Records supplied ▸
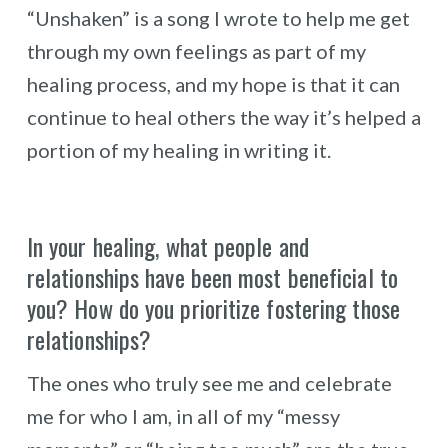
“Unshaken” is a song I wrote to help me get
through my own feelings as part of my
healing process, and my hope is that it can
continue to heal others the way it’s helped a
portion of my healing in writing it.
In your healing, what people and
relationships have been most beneficial to
you? How do you prioritize fostering those
relationships?
The ones who truly see me and celebrate
me for who I am, in all of my “messy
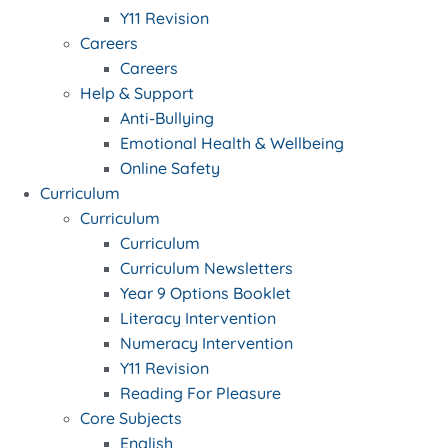
Y11 Revision
Careers
Careers
Help & Support
Anti-Bullying
Emotional Health & Wellbeing
Online Safety
Curriculum
Curriculum
Curriculum
Curriculum Newsletters
Year 9 Options Booklet
Literacy Intervention
Numeracy Intervention
Y11 Revision
Reading For Pleasure
Core Subjects
English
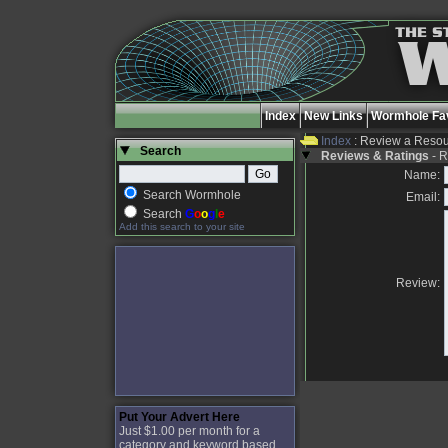
Index
New Links
Wormhole Fav
Index
: Review a Reso
Search
Reviews & Ratings
- R
Name:
Search Wormhole
Email:
Search
G
o
o
g
l
e
Add this search to your site
Review:
Put Your Advert Here
Just $1.00 per month for a
category and keyword based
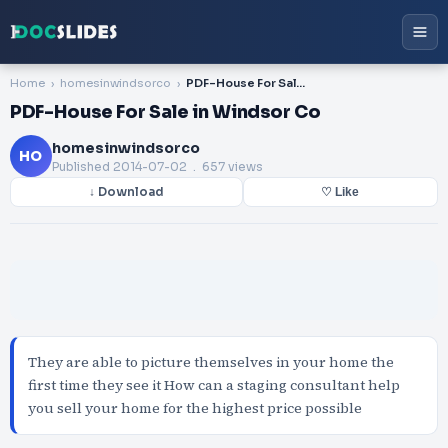
Home
homesinwindsorco
PDF-House For Sale in Windsor Co
PDF-House For Sale in Windsor Co
homesinwindsorco
HO
Published
2014-07-02
. 657 views
↓ Download
♡ Like
They are able to picture themselves in your home the
first time they see it How can a staging consultant help
you sell your home for the highest price possible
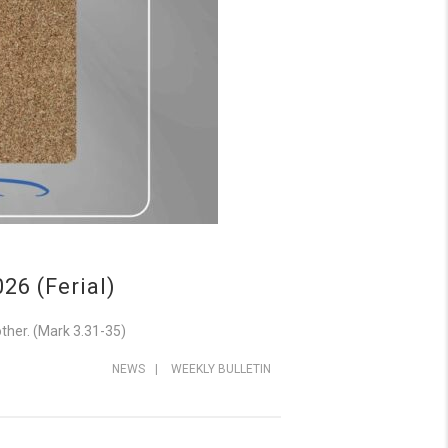
6 (Ferial)
ther. (Mark 3.31-35)
NEWS
|
WEEKLY BULLETIN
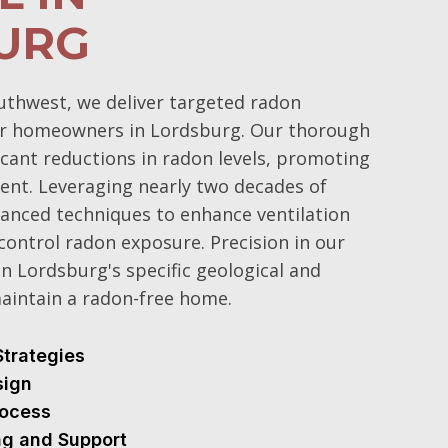
URG
uthwest, we deliver targeted radon
for homeowners in Lordsburg. Our thorough
icant reductions in radon levels, promoting
ent. Leveraging nearly two decades of
dvanced techniques to enhance ventilation
control radon exposure. Precision in our
ven Lordsburg's specific geological and
maintain a radon-free home.
Strategies
sign
Process
ng and Support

Problem requirements ▸ If a record contains a picture, drop the picture and repeat the rest exactly.

Result ▸
“Unshaken” is a song I wrote to help me get
through my own feelings as part of my
healing process, and my hope is that it can
continue to heal others the way it’s helped a
portion of my healing in writing it.
In your healing, what people and
relationships have been most beneficial to
you? How do you prioritize fostering those
relationships?
The ones who truly see me and celebrate
me for who I am, in all of my “messy
Y11 Revision
Careers
Careers
Help & Support
Anti-Bullying
Emotional Health & Wellbeing
Online Safety
Curriculum
Curriculum
Curriculum
Curriculum Newsletters
Year 9 Options Booklet
Literacy Intervention
Numeracy Intervention
Y11 Revision
Reading For Pleasure
Core Subjects
English
Index
New Links
Wormhole Fav
Index
: Review a Reso
Search
Reviews & Ratings
- R
Name:
Search Wormhole
Email:
Search
G
o
o
g
l
e
Add this search to your site
Review:
Put Your Advert Here
Just $1.00 per month for a
category and keyword based
Home
homesinwindsorco
PDF-House For Sale in Windsor Co
PDF-House For Sale in Windsor Co
homesinwindsorco
HO
Published
2014-07-02
. 657 views
↓ Download
♡ Like
They are able to picture themselves in your home the
first time they see it How can a staging consultant help
you sell your home for the highest price possible
6 (Ferial)
ther. (Mark 3.31-35)
NEWS
|
WEEKLY BULLETIN
URG
uthwest, we deliver targeted radon
for homeowners in Lordsburg. Our thorough
icant reductions in radon levels, promoting
ent. Leveraging nearly two decades of
dvanced techniques to enhance ventilation
control radon exposure. Precision in our
ven Lordsburg's specific geological and
maintain a radon-free home.
Strategies
sign
Process
ng and Support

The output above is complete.